== Study material ==
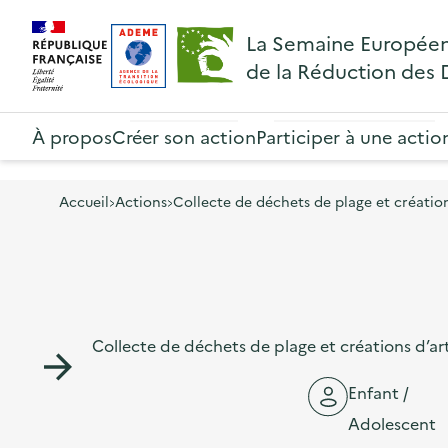
A
A
Gestion des cookies
R
La Semaine Europée
l
l
e
de la Réduction des
l
l
t
R
e
e
o
e
À propos
Créer son action
Participer à une actio
r
r
u
t
à
a
r
o
l
u
Accueil
Actions
Collecte de déchets de plage et création
à
u
a
c
l
r
n
o
a
à
a
n
p
l
v
t
a
Collecte de déchets de plage et créations d’ar
a
i
e
g
p
g
n
Enfant /
e
a
a
u
Adolescent
d
g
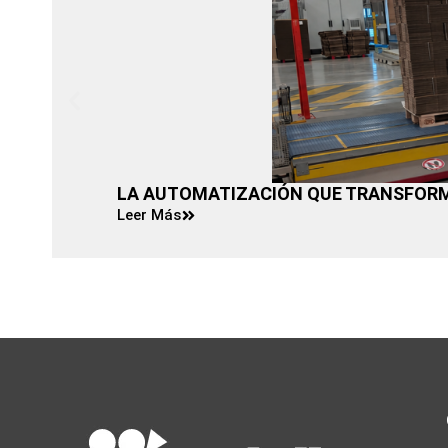
LA AUTOMATIZACIÓN QUE TRANSFORMA
Leer Más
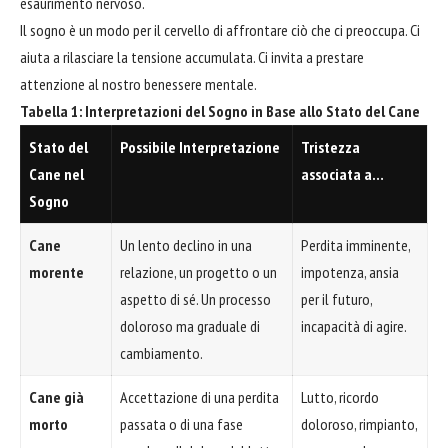
esaurimento nervoso.
Il sogno è un modo per il cervello di affrontare ciò che ci preoccupa. Ci
aiuta a rilasciare la tensione accumulata. Ci invita a prestare
attenzione al nostro benessere mentale.
Tabella 1: Interpretazioni del Sogno in Base allo Stato del Cane
Stato del
Possibile Interpretazione
Tristezza
Cane nel
associata a…
Sogno
Cane
Un lento declino in una
Perdita imminente,
morente
relazione, un progetto o un
impotenza, ansia
aspetto di sé. Un processo
per il futuro,
doloroso ma graduale di
incapacità di agire.
cambiamento.
Cane già
Accettazione di una perdita
Lutto, ricordo
morto
passata o di una fase
doloroso, rimpianto,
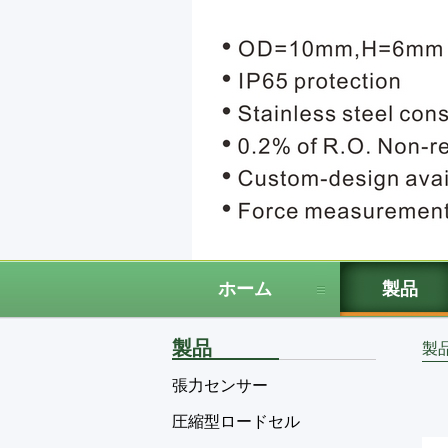
ホーム
製品
製品
製
張力センサー
圧縮型ロードセル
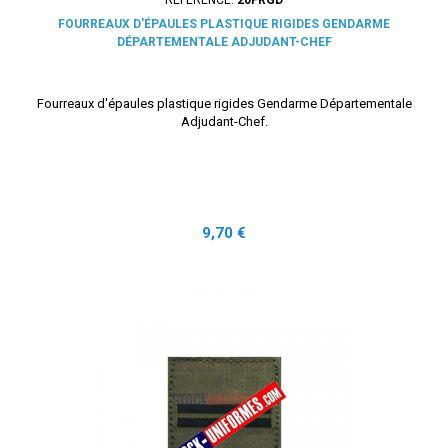
FOURREAUX D'ÉPAULES PLASTIQUE RIGIDES GENDARME
DÉPARTEMENTALE ADJUDANT-CHEF
Fourreaux d'épaules plastique rigides Gendarme Départementale
Adjudant-Chef.
Prix
9,70 €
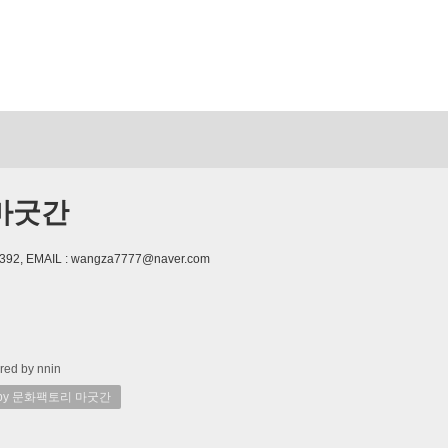
마굿간
392, EMAIL : wangza7777@naver.com
red by nnin
 by 문화팩토리 마굿간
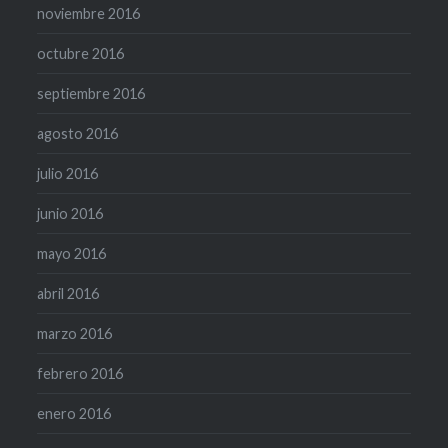
noviembre 2016
octubre 2016
septiembre 2016
agosto 2016
julio 2016
junio 2016
mayo 2016
abril 2016
marzo 2016
febrero 2016
enero 2016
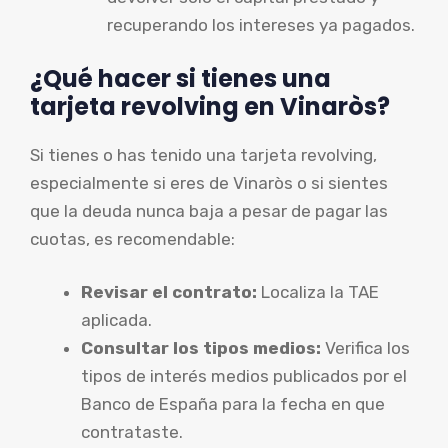
recuperando los intereses ya pagados.
¿Qué hacer si tienes una
tarjeta revolving en Vinaròs?
Si tienes o has tenido una tarjeta revolving,
especialmente si eres de Vinaròs o si sientes
que la deuda nunca baja a pesar de pagar las
cuotas, es recomendable:
Revisar el contrato:
Localiza la TAE
aplicada.
Consultar los tipos medios:
Verifica los
tipos de interés medios publicados por el
Banco de España para la fecha en que
contrataste.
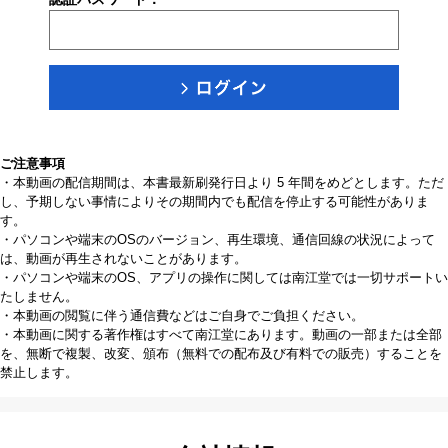
ご注意事項
・本動画の配信期間は、本書最新刷発行日より 5 年間をめどとします。ただ
し、予期しない事情によりその期間内でも配信を停止する可能性がありま
す。
・パソコンや端末のOSのバージョン、再生環境、通信回線の状況によって
は、動画が再生されないことがあります。
・パソコンや端末のOS、アプリの操作に関しては南江堂では一切サポートい
たしません。
・本動画の閲覧に伴う通信費などはご自身でご負担ください。
・本動画に関する著作権はすべて南江堂にあります。動画の一部または全部
を、無断で複製、改変、頒布（無料での配布及び有料での販売）することを
禁止します。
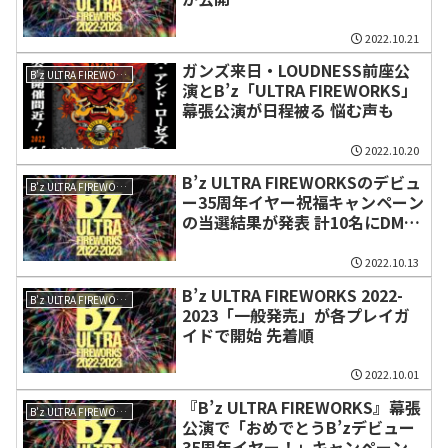
2022.10.21
ガンズ来日・LOUDNESS前座公
B’z ULTRA FIREWORKS 2022-2023
演とB’z「ULTRA FIREWORKS」
幕張公演が日程被る 悩む声も
2022.10.20
B’z ULTRA FIREWORKSのデビュ
B’z ULTRA FIREWORKS 2022-2023
ー35周年イヤー祝福キャンペーン
の当選結果が発表 計10名にDMを
送付
2022.10.13
B’z ULTRA FIREWORKS 2022-
B’z ULTRA FIREWORKS 2022-2023
2023「一般発売」が各プレイガ
イドで開始 先着順
2022.10.01
『B’z ULTRA FIREWORKS』幕張
B’z ULTRA FIREWORKS 2022-2023
公演で「おめでとうB’zデビュー
35周年イヤー！」キャンペーン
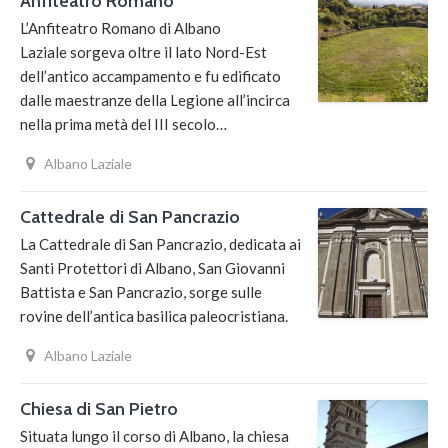
Anfiteatro Romano
L’Anfiteatro Romano di Albano
Laziale sorgeva oltre il lato Nord-Est
dell’antico accampamento e fu edificato
dalle maestranze della Legione all’incirca
nella prima metà del III secolo…
Albano Laziale
Cattedrale di San Pancrazio
La Cattedrale di San Pancrazio, dedicata ai
Santi Protettori di Albano, San Giovanni
Battista e San Pancrazio, sorge sulle
rovine dell’antica basilica paleocristiana.
Albano Laziale
Chiesa di San Pietro
Situata lungo il corso di Albano, la chiesa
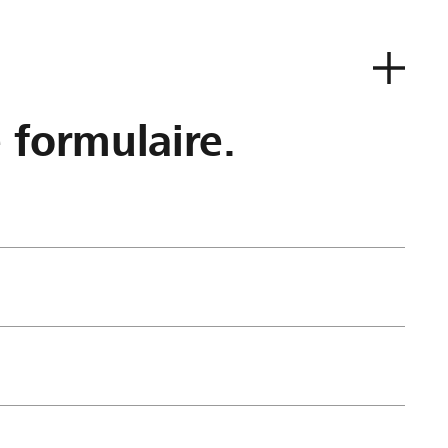
e formulaire.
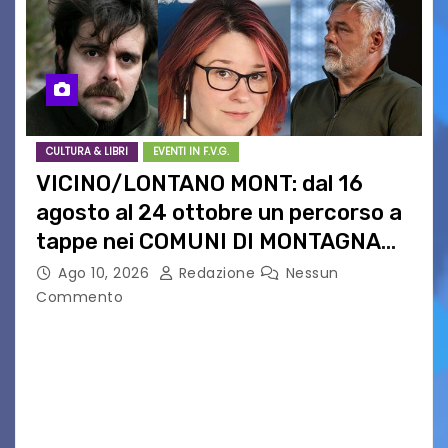
CULTURA & LIBRI
EVENTI IN F.V.G.
VICINO/LONTANO MONT: dal 16
agosto al 24 ottobre un percorso a
tappe nei COMUNI DI MONTAGNA
DEL FVG
Ago 10, 2026
Redazione
Nessun
Commento
VICINO/LONTANO MONT RIPRENDE IL SUO
CAMMINO TRA LE MONTAGNE DEL FRIULI
VENEZIA GIULIA. INCONTRI, PRESENTAZIONI,
PROIEZIONI, SPETTACOLI, LETTURE SCENICHE,
UNA MOSTRA FOTOGRAFICA, VISITE E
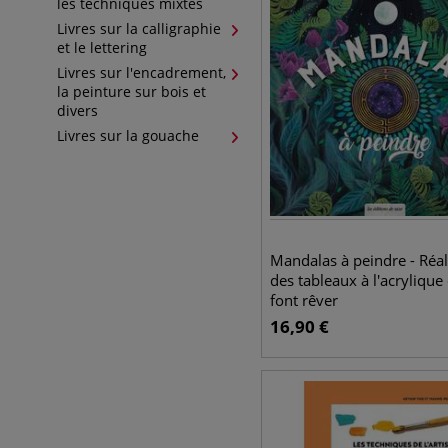
les techniques mixtes
Livres sur la calligraphie
et le lettering
Livres sur l'encadrement,
la peinture sur bois et
divers
Livres sur la gouache
Mandalas à peindre - Réal
des tableaux à l'acrylique
font rêver
16,90
€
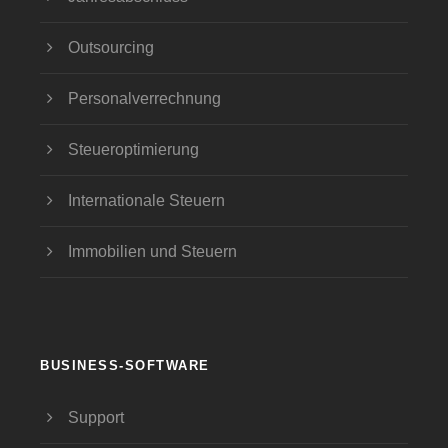
Outsourcing
Personalverrechnung
Steueroptimierung
Internationale Steuern
Immobilien und Steuern
BUSINESS-SOFTWARE
Support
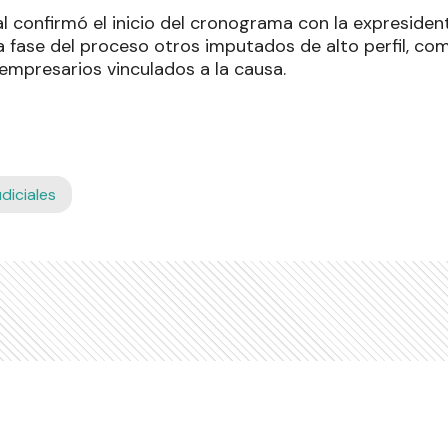
al confirmó el inicio del cronograma con la expresiden
a fase del proceso otros imputados de alto perfil, co
empresarios vinculados a la causa.
diciales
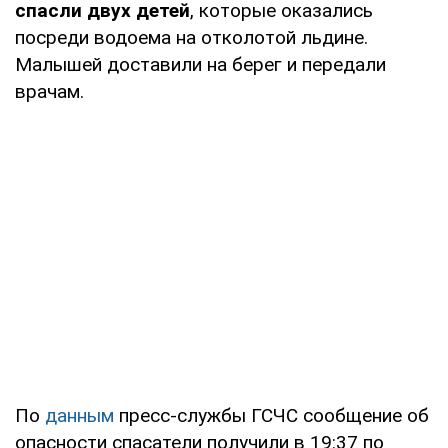
спасли двух детей
, которые оказались
посреди водоема на отколотой льдине.
Малышей доставили на берег и передали
врачам.
По
данным
пресс-службы ГСЧС сообщение об
опасности спасатели получили в 19:37 по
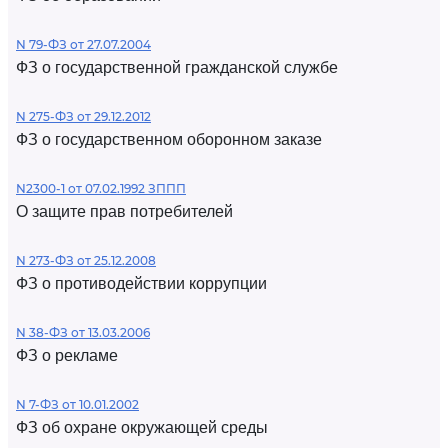
N 79-ФЗ от 27.07.2004
ФЗ о государственной гражданской службе
N 275-ФЗ от 29.12.2012
ФЗ о государственном оборонном заказе
N2300-1 от 07.02.1992 ЗППП
О защите прав потребителей
N 273-ФЗ от 25.12.2008
ФЗ о противодействии коррупции
N 38-ФЗ от 13.03.2006
ФЗ о рекламе
N 7-ФЗ от 10.01.2002
ФЗ об охране окружающей среды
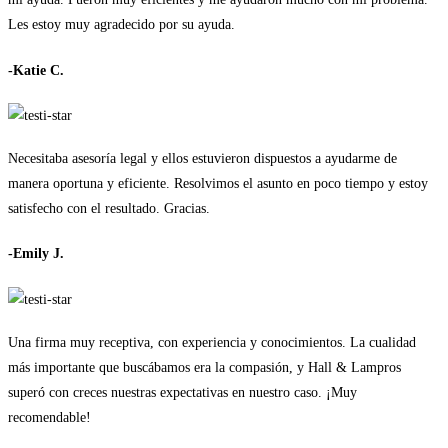
Les estoy muy agradecido por su ayuda.
-Katie C.
Necesitaba asesoría legal y ellos estuvieron dispuestos a ayudarme de
manera oportuna y eficiente. Resolvimos el asunto en poco tiempo y estoy
satisfecho con el resultado. Gracias.
-Emily J.
Una firma muy receptiva, con experiencia y conocimientos. La cualidad
más importante que buscábamos era la compasión, y Hall & Lampros
superó con creces nuestras expectativas en nuestro caso. ¡Muy
recomendable!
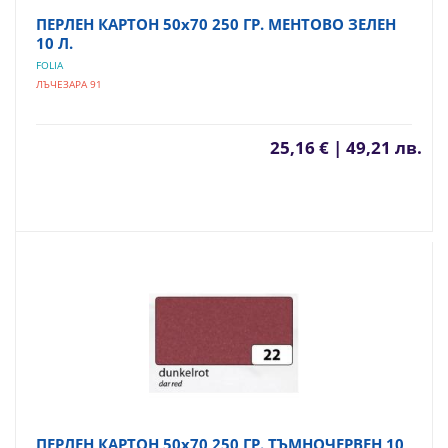
ПЕРЛЕН КАРТОН 50х70 250 ГР. МЕНТОВО ЗЕЛЕН
10 Л.
FOLIA
ЛЪЧЕЗАРА 91
25,16 € | 49,21 лв.
ПЕРЛЕН КАРТОН 50х70 250 ГР. ТЪМНОЧЕРВЕН 10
===
# Exercise:
Could you set down the records above word for word, without any of the pictures?

# Exercise response:
A
A
Gestion des cookies
R
La Semaine Europée
l
l
e
de la Réduction des
l
l
t
R
e
e
o
e
À propos
Créer son action
Participer à une actio
r
r
u
t
à
a
r
o
l
u
Accueil
Actions
Collecte de déchets de plage et création
à
u
a
c
l
r
n
o
a
à
a
n
p
l
v
t
a
Collecte de déchets de plage et créations d’ar
a
i
e
g
p
g
n
Enfant /
e
a
a
u
Adolescent
d
g
LA AUTOMATIZACIÓN QUE TRANSFORMA
Leer Más
esaurimento nervoso.
Il sogno è un modo per il cervello di affrontare ciò che ci preoccupa. Ci
aiuta a rilasciare la tensione accumulata. Ci invita a prestare
attenzione al nostro benessere mentale.
Tabella 1: Interpretazioni del Sogno in Base allo Stato del Cane
Stato del
Possibile Interpretazione
Tristezza
Cane nel
associata a…
Sogno
Cane
Un lento declino in una
Perdita imminente,
morente
relazione, un progetto o un
impotenza, ansia
aspetto di sé. Un processo
per il futuro,
doloroso ma graduale di
incapacità di agire.
cambiamento.
Cane già
Accettazione di una perdita
Lutto, ricordo
morto
passata o di una fase
doloroso, rimpianto,
ホーム
製品
製品
製
張力センサー
圧縮型ロードセル
FOURREAUX D'ÉPAULES PLASTIQUE RIGIDES GENDARME
DÉPARTEMENTALE ADJUDANT-CHEF
Fourreaux d'épaules plastique rigides Gendarme Départementale
Adjudant-Chef.
Prix
9,70 €
마굿간
392, EMAIL : wangza7777@naver.com
red by nnin
 by 문화팩토리 마굿간
noviembre 2016
octubre 2016
septiembre 2016
agosto 2016
julio 2016
junio 2016
mayo 2016
abril 2016
marzo 2016
febrero 2016
enero 2016
recuperando los intereses ya pagados.
¿Qué hacer si tienes una
tarjeta revolving en Vinaròs?
Si tienes o has tenido una tarjeta revolving,
especialmente si eres de Vinaròs o si sientes
que la deuda nunca baja a pesar de pagar las
cuotas, es recomendable:
Revisar el contrato:
Localiza la TAE
aplicada.
Consultar los tipos medios:
Verifica los
tipos de interés medios publicados por el
Banco de España para la fecha en que
contrataste.
ご注意事項
・本動画の配信期間は、本書最新刷発行日より 5 年間をめどとします。ただ
し、予期しない事情によりその期間内でも配信を停止する可能性がありま
す。
・パソコンや端末のOSのバージョン、再生環境、通信回線の状況によって
は、動画が再生されないことがあります。
・パソコンや端末のOS、アプリの操作に関しては南江堂では一切サポートい
たしません。
・本動画の閲覧に伴う通信費などはご自身でご負担ください。
・本動画に関する著作権はすべて南江堂にあります。動画の一部または全部
を、無断で複製、改変、頒布（無料での配布及び有料での販売）することを
禁止します。
2022.10.21
ガンズ来日・LOUDNESS前座公
B’z ULTRA FIREWORKS 2022-2023
演とB’z「ULTRA FIREWORKS」
幕張公演が日程被る 悩む声も
2022.10.20
B’z ULTRA FIREWORKSのデビュ
B’z ULTRA FIREWORKS 2022-2023
ー35周年イヤー祝福キャンペーン
の当選結果が発表 計10名にDMを
送付
2022.10.13
B’z ULTRA FIREWORKS 2022-
B’z ULTRA FIREWORKS 2022-2023
2023「一般発売」が各プレイガ
イドで開始 先着順
2022.10.01
『B’z ULTRA FIREWORKS』幕張
B’z ULTRA FIREWORKS 2022-2023
公演で「おめでとうB’zデビュー
35周年イヤー！」キャンペーン
Anfiteatro Romano
L’Anfiteatro Romano di Albano
Laziale sorgeva oltre il lato Nord-Est
dell’antico accampamento e fu edificato
dalle maestranze della Legione all’incirca
nella prima metà del III secolo…
Albano Laziale
Cattedrale di San Pancrazio
La Cattedrale di San Pancrazio, dedicata ai
Santi Protettori di Albano, San Giovanni
Battista e San Pancrazio, sorge sulle
rovine dell’antica basilica paleocristiana.
Albano Laziale
Chiesa di San Pietro
Situata lungo il corso di Albano, la chiesa
e formulaire.
CULTURA & LIBRI
EVENTI IN F.V.G.
VICINO/LONTANO MONT: dal 16
agosto al 24 ottobre un percorso a
tappe nei COMUNI DI MONTAGNA
DEL FVG
Ago 10, 2026
Redazione
Nessun
Commento
VICINO/LONTANO MONT RIPRENDE IL SUO
CAMMINO TRA LE MONTAGNE DEL FRIULI
VENEZIA GIULIA. INCONTRI, PRESENTAZIONI,
PROIEZIONI, SPETTACOLI, LETTURE SCENICHE,
UNA MOSTRA FOTOGRAFICA, VISITE E
les techniques mixtes
Livres sur la calligraphie
et le lettering
Livres sur l'encadrement,
la peinture sur bois et
divers
Livres sur la gouache
Mandalas à peindre - Réal
des tableaux à l'acrylique
font rêver
16,90
€
Outsourcing
Personalverrechnung
Steueroptimierung
Internationale Steuern
Immobilien und Steuern
BUSINESS-SOFTWARE
Support
al confirmó el inicio del cronograma con la expresiden
a fase del proceso otros imputados de alto perfil, co
empresarios vinculados a la causa.
diciales
спасли двух детей
, которые оказались
посреди водоема на отколотой льдине.
Малышей доставили на берег и передали
врачам.
По
данным
пресс-службы ГСЧС сообщение об
опасности спасатели получили в 19:37 по
N 79-ФЗ от 27.07.2004
ФЗ о государственной гражданской службе
N 275-ФЗ от 29.12.2012
ФЗ о государственном оборонном заказе
N2300-1 от 07.02.1992 ЗППП
О защите прав потребителей
N 273-ФЗ от 25.12.2008
ФЗ о противодействии коррупции
N 38-ФЗ от 13.03.2006
ФЗ о рекламе
N 7-ФЗ от 10.01.2002
ФЗ об охране окружающей среды
Les estoy muy agradecido por su ayuda.
-Katie C.
Necesitaba asesoría legal y ellos estuvieron dispuestos a ayudarme de
manera oportuna y eficiente. Resolvimos el asunto en poco tiempo y estoy
satisfecho con el resultado. Gracias.
-Emily J.
Una firma muy receptiva, con experiencia y conocimientos. La cualidad
más importante que buscábamos era la compasión, y Hall & Lampros
superó con creces nuestras expectativas en nuestro caso. ¡Muy
recomendable!
ПЕРЛЕН КАРТОН 50х70 250 ГР. МЕНТОВО ЗЕЛЕН
10 Л.
FOLIA
ЛЪЧЕЗАРА 91
25,16 € | 49,21 лв.
ПЕРЛЕН КАРТОН 50х70 250 ГР. ТЪМНОЧЕРВЕН 10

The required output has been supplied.